Health, Medicine & Nutrition
Your Pharmacist Can Be a Great Resource in Your Quest for Heart Health PDF Print E-mail
News Releases - Health, Medicine & Nutrition
Written by Michelle Fritts   
Friday, 03 February 2012 15:18

February 2, 2012


 


WASHINGTON, DC – In honor of American Heart Month, the American Pharmacists Association (APhA) would like to remind the public to talk with their pharmacist regarding available screening and consultative services that could prevent and detect health problems usually associated with heart disease. As part of the healthcare team, pharmacists can play a significant role in the management and prevention of cardiovascular disease.

Cardiovascular disease—including heart disease and stroke—is the leading cause of death in the United States. Every day, 2,200 people die from cardiovascular disease—that’s 815,000 Americans each year, or 1 in every 3 deaths. Americans also suffer more than 2 million heart attacks and strokes each year. High cholesterol and high blood pressure are primary contributing cardiovascular health risks. These two conditions combined affect more than 80 million Americans annually.
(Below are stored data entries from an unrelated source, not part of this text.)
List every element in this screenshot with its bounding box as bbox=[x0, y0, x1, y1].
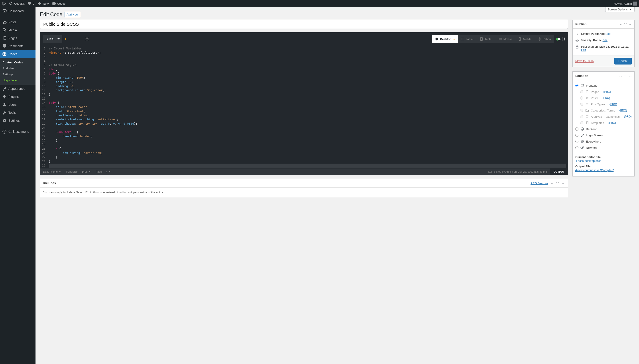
location-radio-login[interactable] bbox=[575, 134, 578, 137]
last-edited-text: Last edited by Admin on May 23, 2021 at … bbox=[488, 170, 547, 173]
location-radio-categories[interactable] bbox=[580, 109, 583, 112]
panel-up-icon[interactable]: ︿ bbox=[619, 74, 622, 78]
sidebar-item-appearance[interactable]: Appearance bbox=[0, 85, 36, 93]
sidebar-subitem-add-new[interactable]: Add New bbox=[0, 66, 36, 72]
move-to-trash-link[interactable]: Move to Trash bbox=[575, 60, 593, 63]
enable-toggle[interactable] bbox=[556, 38, 559, 40]
device-tab-mobile-l[interactable]: Mobile bbox=[495, 35, 515, 43]
code-textarea[interactable]: 1234567891011121314151617181920212223242… bbox=[40, 46, 568, 168]
panel-collapse-icon[interactable]: ︿ bbox=[562, 181, 565, 185]
device-tab-label: Tablet bbox=[466, 38, 473, 41]
pro-link[interactable]: PRO bbox=[625, 115, 630, 118]
help-icon[interactable]: ? bbox=[85, 37, 89, 41]
key-icon bbox=[580, 133, 584, 137]
edit-visibility-link[interactable]: Edit bbox=[603, 38, 607, 42]
sidebar-item-label: Settings bbox=[9, 119, 20, 122]
new-content[interactable]: New bbox=[38, 2, 49, 6]
location-label: Archives / Taxonomies bbox=[591, 115, 620, 118]
location-label: Posts bbox=[591, 96, 598, 100]
wp-logo[interactable] bbox=[2, 2, 6, 6]
panel-collapse-icon[interactable]: ︿ bbox=[629, 22, 632, 26]
screen-options-toggle[interactable]: Screen Options ▼ bbox=[605, 7, 634, 12]
template-icon bbox=[585, 121, 589, 125]
panel-up-icon[interactable]: ︿ bbox=[551, 181, 554, 185]
location-radio-posttypes[interactable] bbox=[580, 103, 583, 106]
sidebar-subitem-upgrade[interactable]: Upgrade ➤ bbox=[0, 77, 36, 83]
fullscreen-icon[interactable] bbox=[561, 37, 565, 41]
pro-link[interactable]: PRO bbox=[609, 121, 615, 124]
sidebar-item-dashboard[interactable]: Dashboard bbox=[0, 7, 36, 15]
panel-collapse-icon[interactable]: ︿ bbox=[629, 74, 632, 78]
pro-link[interactable]: PRO bbox=[604, 90, 610, 93]
calendar-icon bbox=[575, 45, 579, 49]
sidebar-item-users[interactable]: Users bbox=[0, 101, 36, 108]
fontsize-select[interactable]: Font Size: 14px ▼ bbox=[66, 170, 91, 173]
edit-date-link[interactable]: Edit bbox=[581, 48, 586, 52]
pro-link[interactable]: PRO bbox=[620, 109, 626, 112]
pro-link[interactable]: PRO bbox=[610, 103, 616, 106]
sidebar-item-tools[interactable]: Tools bbox=[0, 108, 36, 116]
sidebar-item-plugins[interactable]: Plugins bbox=[0, 93, 36, 101]
panel-down-icon[interactable]: ﹀ bbox=[624, 74, 627, 78]
location-radio-everywhere[interactable] bbox=[575, 140, 578, 143]
site-name[interactable]: CodeKit bbox=[9, 2, 25, 6]
svg-point-16 bbox=[581, 135, 582, 136]
sidebar-item-label: Plugins bbox=[9, 95, 19, 98]
device-tab-tablet-l[interactable]: Tablet bbox=[458, 35, 477, 43]
status-value: Published bbox=[591, 32, 605, 36]
location-radio-nowhere[interactable] bbox=[575, 146, 578, 149]
howdy-text: Howdy, Admin bbox=[614, 2, 632, 5]
current-file-link[interactable]: 4-scss-desktop.scss bbox=[575, 159, 632, 162]
panel-down-icon[interactable]: ﹀ bbox=[624, 22, 627, 26]
pro-link[interactable]: PRO bbox=[603, 96, 609, 100]
edit-status-link[interactable]: Edit bbox=[605, 32, 610, 36]
sidebar-subitem-custom-codes[interactable]: Custom Codes bbox=[0, 60, 36, 66]
location-label: Frontend bbox=[586, 84, 597, 87]
location-title: Location bbox=[575, 74, 588, 78]
sidebar-item-pages[interactable]: Pages bbox=[0, 34, 36, 42]
sidebar-item-settings[interactable]: Settings bbox=[0, 116, 36, 124]
location-radio-frontend[interactable] bbox=[575, 84, 578, 87]
sidebar-item-codes[interactable]: Codes bbox=[0, 50, 36, 58]
location-radio-templates[interactable] bbox=[580, 121, 583, 124]
status-label: Status: bbox=[581, 32, 590, 36]
device-tab-desktop[interactable]: Desktop bbox=[432, 35, 458, 43]
device-tab-label: Tablet bbox=[485, 38, 492, 41]
panel-up-icon[interactable]: ︿ bbox=[619, 22, 622, 26]
location-radio-backend[interactable] bbox=[575, 128, 578, 130]
sidebar-item-label: Media bbox=[9, 28, 17, 32]
panel-down-icon[interactable]: ﹀ bbox=[556, 181, 559, 185]
device-tab-mobile-p[interactable]: Mobile bbox=[515, 35, 534, 43]
language-select[interactable]: SCSS bbox=[43, 35, 62, 43]
svg-rect-8 bbox=[519, 38, 520, 40]
howdy-account[interactable]: Howdy, Admin bbox=[614, 2, 637, 6]
includes-desc: You can simply include a file or URL to … bbox=[40, 188, 568, 197]
location-label: Templates bbox=[591, 121, 604, 124]
comments-bubble[interactable]: 0 bbox=[28, 2, 34, 6]
theme-select[interactable]: Dark Theme ▼ bbox=[43, 170, 61, 173]
svg-rect-11 bbox=[581, 84, 584, 86]
output-file-link[interactable]: 4-scss-output.scss (Compiled) bbox=[575, 168, 632, 172]
location-radio-posts[interactable] bbox=[580, 96, 583, 100]
output-button[interactable]: OUTPUT bbox=[550, 168, 568, 175]
device-tab-tablet-p[interactable]: Tablet bbox=[477, 35, 495, 43]
code-editor: SCSS ? Desktop Tablet Tablet Mobile bbox=[40, 32, 568, 175]
pro-feature-link[interactable]: PRO Feature bbox=[530, 182, 548, 185]
sidebar-item-collapse[interactable]: Collapse menu bbox=[0, 128, 36, 136]
code-title-input[interactable] bbox=[40, 20, 568, 29]
location-radio-archives[interactable] bbox=[580, 115, 583, 118]
adminbar-codes[interactable]: Codes bbox=[52, 2, 66, 6]
wordpress-icon bbox=[580, 127, 584, 131]
sidebar-submenu: Custom Codes Add New Settings Upgrade ➤ bbox=[0, 58, 36, 85]
update-button[interactable]: Update bbox=[614, 58, 632, 64]
device-tab-retina[interactable]: Retina bbox=[534, 35, 554, 43]
sidebar-subitem-settings[interactable]: Settings bbox=[0, 72, 36, 77]
add-new-button[interactable]: Add New bbox=[65, 12, 80, 17]
includes-panel: Includes PRO Feature ︿ ﹀ ︿ You can simpl… bbox=[40, 179, 568, 197]
location-radio-pages[interactable] bbox=[580, 90, 583, 93]
tabs-select[interactable]: Tabs: 4 ▼ bbox=[96, 170, 111, 173]
sidebar-item-media[interactable]: Media bbox=[0, 26, 36, 34]
location-label: Everywhere bbox=[586, 140, 601, 143]
sidebar-item-posts[interactable]: Posts bbox=[0, 18, 36, 26]
sidebar-item-comments[interactable]: Comments bbox=[0, 42, 36, 50]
Many pharmacists offer screenings and prevention and wellness services dedicated to helping patients manage their health and get the most out of their medications. A few “heart healthy” services a pharmacist may provide to help prevent a heart attack, control heart disease and improve knowledge about effective treatment include blood pressure, cholesterol and body mass index (BMI) screenings, smoking cessation, healthy lifestyle counseling and education about medications. To learn more about the specific ways pharmacists can assist in the management of cardiovascular disease, please see APhA’s Your Pharmacist and You: Preventing Cardiovascular Disease Fact Sheet. Contact your pharmacist for available services as they may vary by pharmacy location.

Individuals can decrease their risk for developing coronary heart disease by taking steps to prevent and control associated risk factors. A targeted focus should be placed on the “ABCS,” which address the major risk factors for cardiovascular disease and can help to prevent heart attacks and strokes.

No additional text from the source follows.